Hepatic portal vein: Formed by splenic and superior mesenteric veins; carries nutrient-rich blood to liver.
Abdominal aorta branches: Celiac trunk, renal, superior and inferior mesenteric arteries.
Popliteal artery: Leads to anterior and posterior tibial arteries.
Internal iliac artery: Supplies uterus.
Veins draining into inferior vena cava: Renal, hepatic, common iliac veins.
Cardiac Output and Regulation
Cardiac output (CO): Volume of blood ejected by heart per minute.
Stroke volume (SV): Volume ejected per beat.
Heart rate (HR): Beats per minute.
Athletes maintain normal CO with low HR due to high SV.
EDV (End Diastolic Volume): Blood in ventricle after relaxation.
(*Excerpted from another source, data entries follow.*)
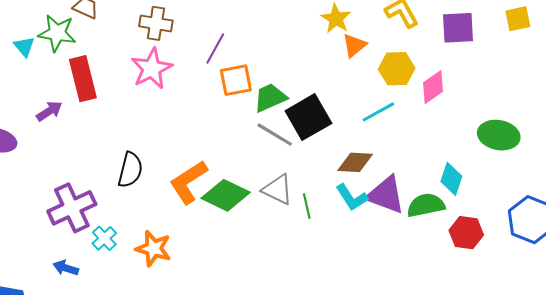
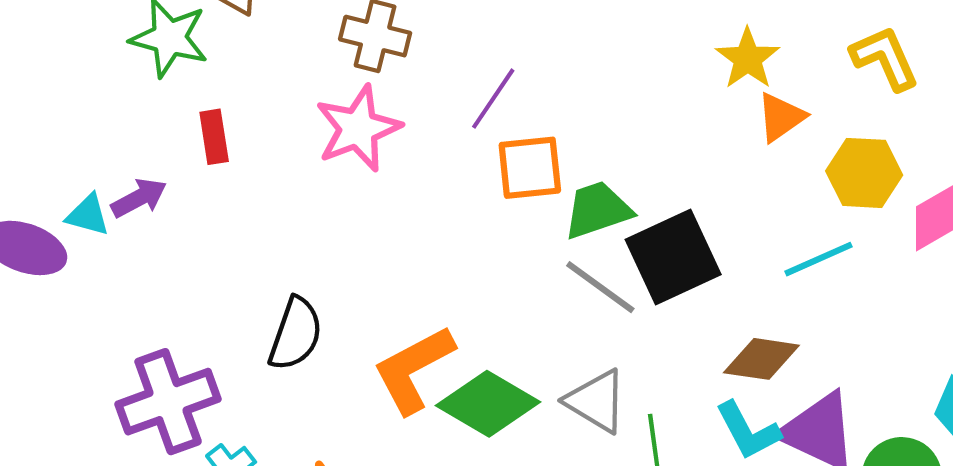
cyan triangle: (24, 47) -> (88, 215), moved, turned -40
red rectangle: (83, 79) -> (214, 137), size x0.6

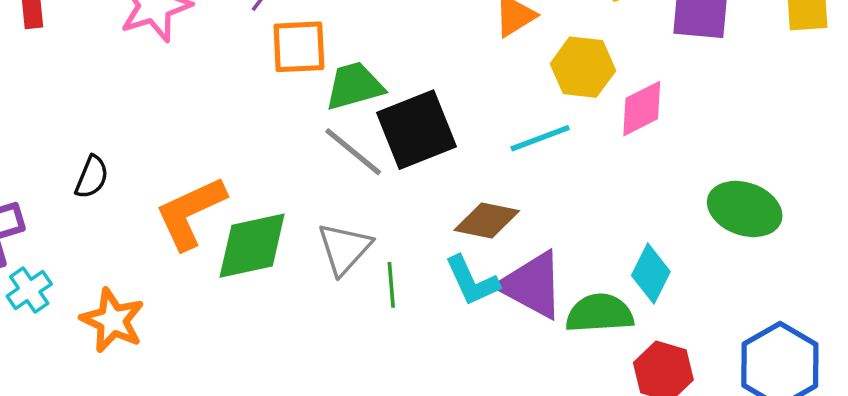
black semicircle: (296, 334) -> (92, 177), size x0.7
gray triangle: (596, 401) -> (344, 249), turned 38
green diamond: (488, 404) -> (252, 246), turned -46

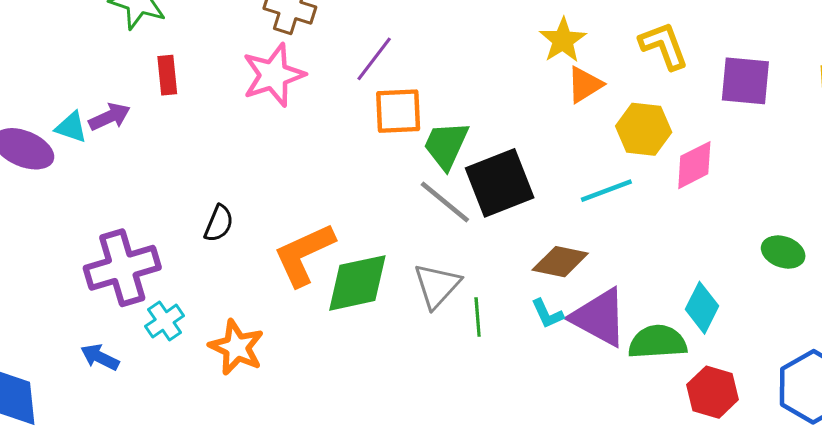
green trapezoid: (354, 86) -> (446, 145), turned -50
green ellipse: (745, 209) -> (783, 252), size x0.7
cyan L-shape: (472, 281) -> (547, 314), size x0.7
ESV (End Systolic Volume): Blood in ventricle after contraction.
High HR decreases EDV (less filling time).
Blood Pressure and Regulation
Essential hypertension: BP > 130/90 mmHg; cause unknown.
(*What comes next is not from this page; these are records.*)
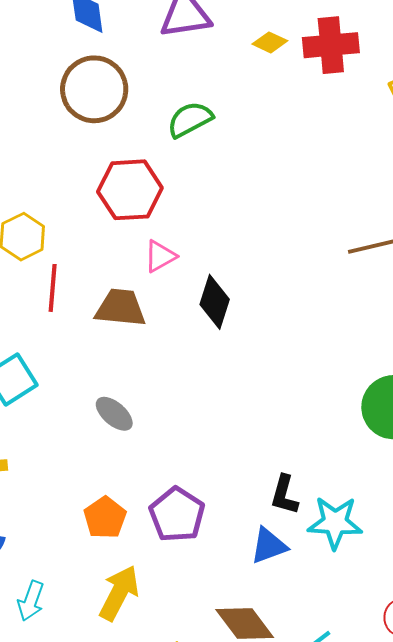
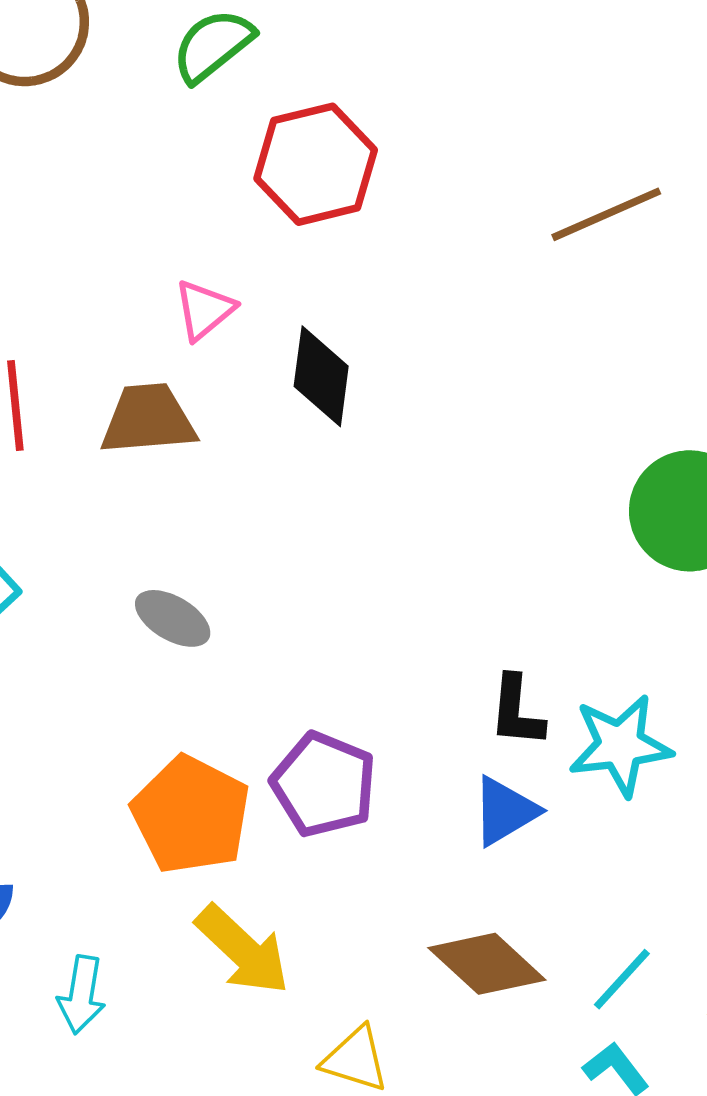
red hexagon: (130, 190) -> (316, 164), moved
orange pentagon: (105, 518) -> (191, 815), size x1.5
yellow arrow: (119, 593) -> (243, 950), turned 116

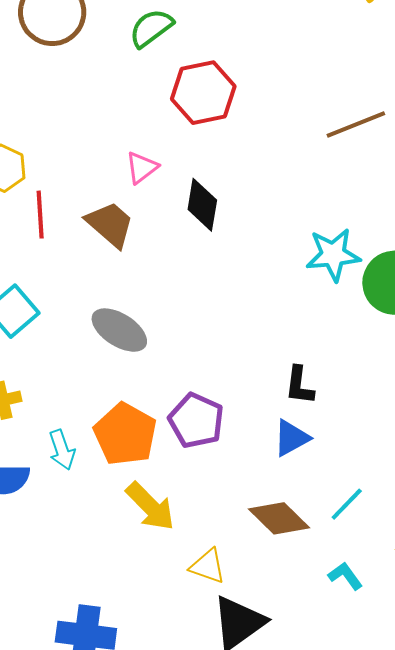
brown trapezoid: (148, 419) -> (110, 224), turned 44
gray ellipse: (173, 618) -> (119, 330), size x1.4
cyan star: (620, 745) -> (333, 255), moved
cyan line: (622, 979) -> (347, 504), moved
cyan arrow: (82, 995) -> (62, 450), moved, turned -30

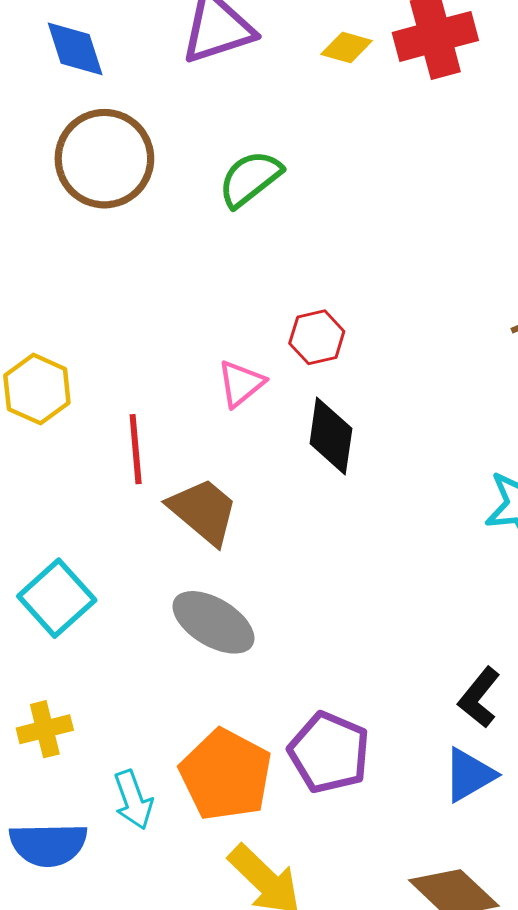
red hexagon: (203, 93) -> (317, 337), moved, size x0.6
red line: (40, 215) -> (136, 449), moved
brown trapezoid: (110, 224) -> (203, 511), moved
black L-shape: (299, 385) -> (479, 698), turned 33

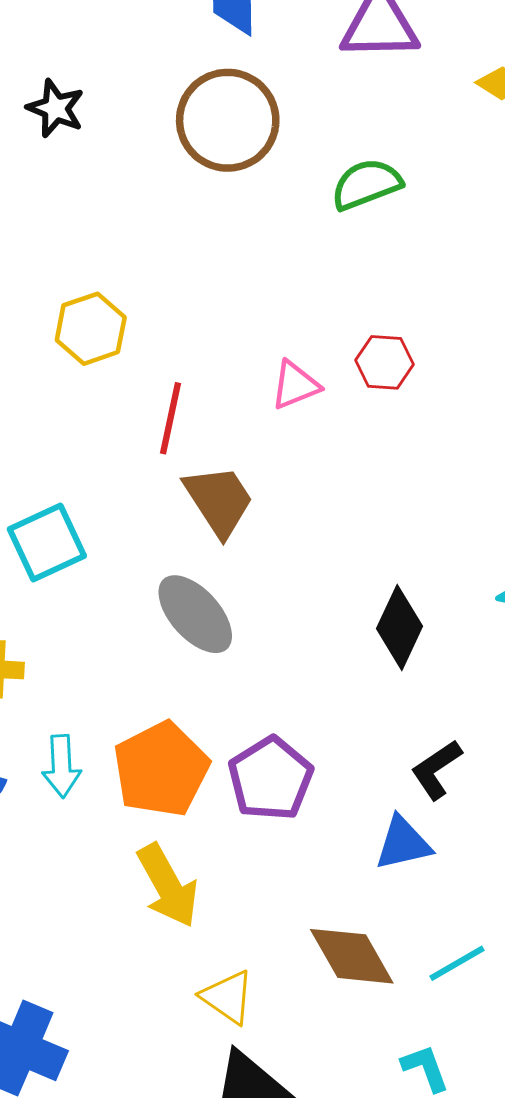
black diamond: (331, 436) -> (400, 627), moved

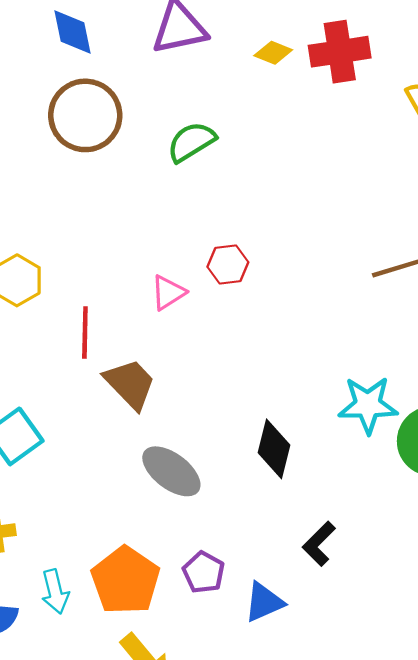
gray ellipse: (195, 614) -> (171, 471), moved
purple pentagon: (271, 779) -> (204, 572), size x0.7
blue triangle: (403, 843) -> (264, 602), moved

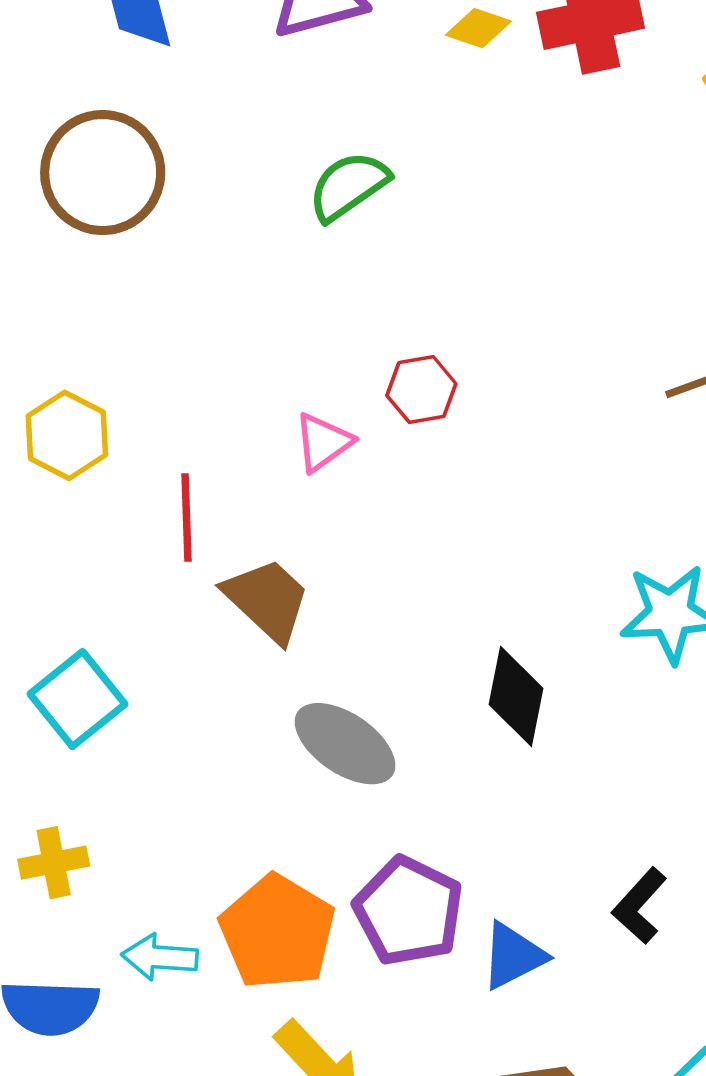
brown circle: (85, 115) -> (103, 173), moved
black L-shape: (319, 544) -> (639, 906), moved
purple pentagon: (204, 572) -> (409, 911), size x1.5
cyan arrow: (55, 592) -> (160, 957), turned 111

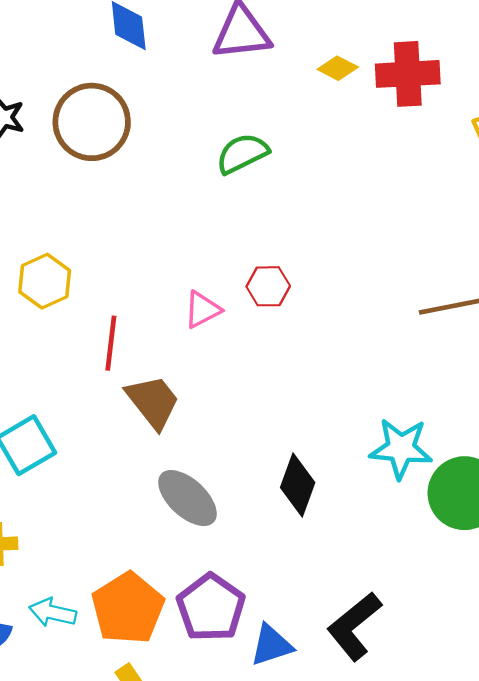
black L-shape: (639, 906) -> (354, 626), size x1.5

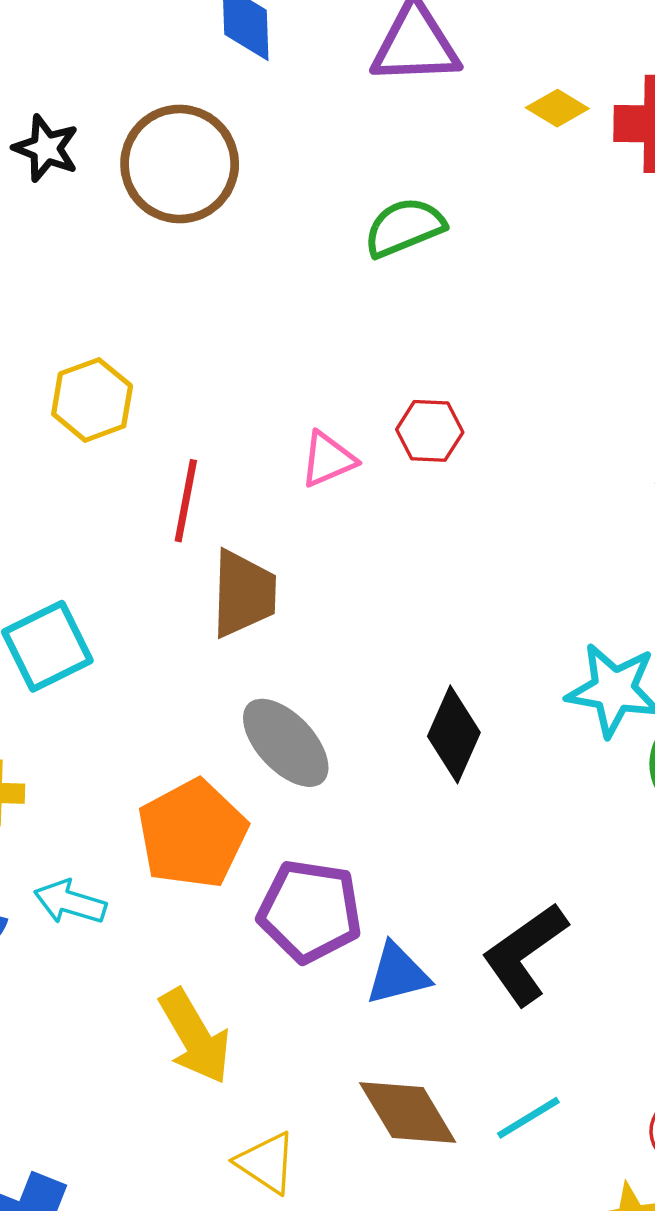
brown trapezoid: (153, 402) -> (243, 594), turned 36
orange pentagon: (128, 608) -> (192, 834), moved
purple pentagon: (211, 608) -> (310, 911), turned -30

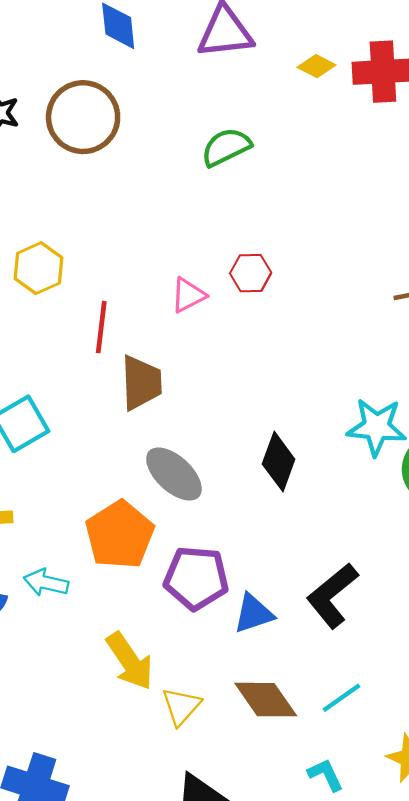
yellow triangle: (266, 1163) -> (181, 706), moved, turned 42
Tachycardia: Increased HR; Bradycardia: Decreased HR.
Sympathetic stimulation: Increases HR and contractility.
Parasympathetic stimulation: Decreases HR (via vagus nerve).
BP affected by: Peripheral resistance and cardiac output.
Blood doping: Increases peripheral resistance (more viscous blood).
Hemorrhage/shock: Vasoconstriction to maintain BP.
Chemicals increasing BP: ADH, epinephrine, angiotensin.
Chemicals decreasing BP: Atrial natriuretic peptide (ANP).